ROBERT SIEGEL, HOST:
Geophysicist Robert Smith has been mesmerized for 61 years, since before he started college. And he has long wondered something.
ROBERT SMITH: What people really did not understand - and we didn't of course - is where is the reservoir that holds the water, the steam, the gas that fuels Old Faithful.
SIEGEL: Well, he has now coauthored a study that appears in Geophysical Research Letters based on research that he did with his team.
SMITH: We put out seismographs on the ground, up to 150 or so. And we record the - just the natural ground vibrations.

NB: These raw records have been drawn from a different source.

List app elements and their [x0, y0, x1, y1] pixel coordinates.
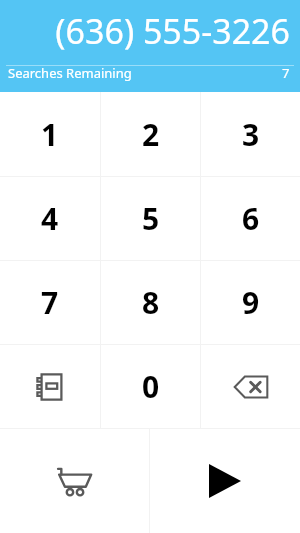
- button[interactable]: Contacts: [0, 345, 100, 428]
- button[interactable]: 5: [101, 177, 200, 260]
- staticText: 2: [142, 114, 160, 155]
- staticText: (636) 555-3226: [0, 8, 290, 54]
- button[interactable]: Cart: [0, 429, 149, 533]
- button[interactable]: 2: [101, 92, 200, 176]
- button[interactable]: 6: [201, 177, 300, 260]
- button[interactable]: Search: [150, 429, 300, 533]
- staticText: 1: [41, 114, 59, 155]
- button[interactable]: 0: [101, 345, 200, 428]
- staticText: 5: [142, 198, 160, 239]
- button[interactable]: Backspace: [201, 345, 300, 428]
- staticText: 3: [242, 114, 260, 155]
- staticText: 8: [142, 282, 160, 323]
- button[interactable]: 7: [0, 261, 100, 344]
- button[interactable]: 1: [0, 92, 100, 176]
- button[interactable]: 4: [0, 177, 100, 260]
- staticText: 4: [41, 198, 59, 239]
- button[interactable]: 9: [201, 261, 300, 344]
- staticText: 7: [41, 282, 59, 323]
- button[interactable]: 8: [101, 261, 200, 344]
- staticText: Searches Remaining: [8, 64, 132, 82]
- staticText: 9: [242, 282, 260, 323]
- staticText: 7: [282, 64, 290, 82]
- staticText: 6: [242, 198, 260, 239]
- staticText: 0: [142, 366, 160, 407]
- button[interactable]: 3: [201, 92, 300, 176]
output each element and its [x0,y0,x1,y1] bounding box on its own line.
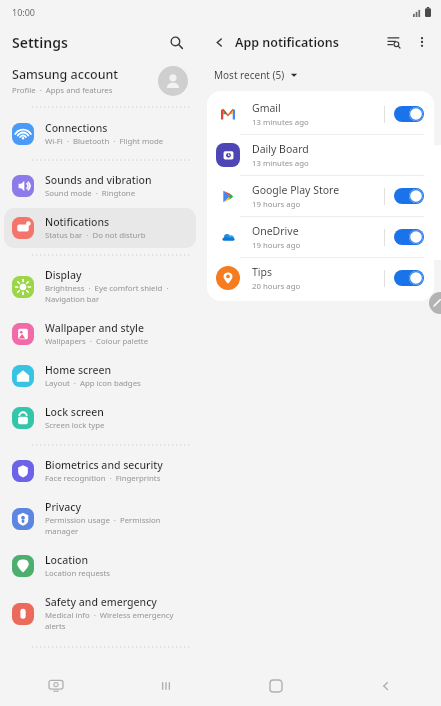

MCEVERS: From those, they created an image of what's below the surface - a reservoir that fills up with gases and water. Smith says picture something in your kitchen.
SMITH: You fill a teakettle up with cold water and put it on the stove. And as the teakettle heats, it takes so many minutes. And then finally, when the pressure from the steam and hot water is big enough, it pops open the teakettle nozzle, if you wish, and out comes the steam.
SIEGEL: In Old Faithful's case, it takes about 90 minutes to refill, and then it blows. Sixty-one years after first spending a summer study in Yellowstone's tributaries, Robert Smith still loves the thrill of discovery.
SMITH: You know, a lot of the public thinks about geology as boring, billion-year-old rocks. Well, Yellowstone is anything but.
MCEVERS: That's geophysicist Robert Smith.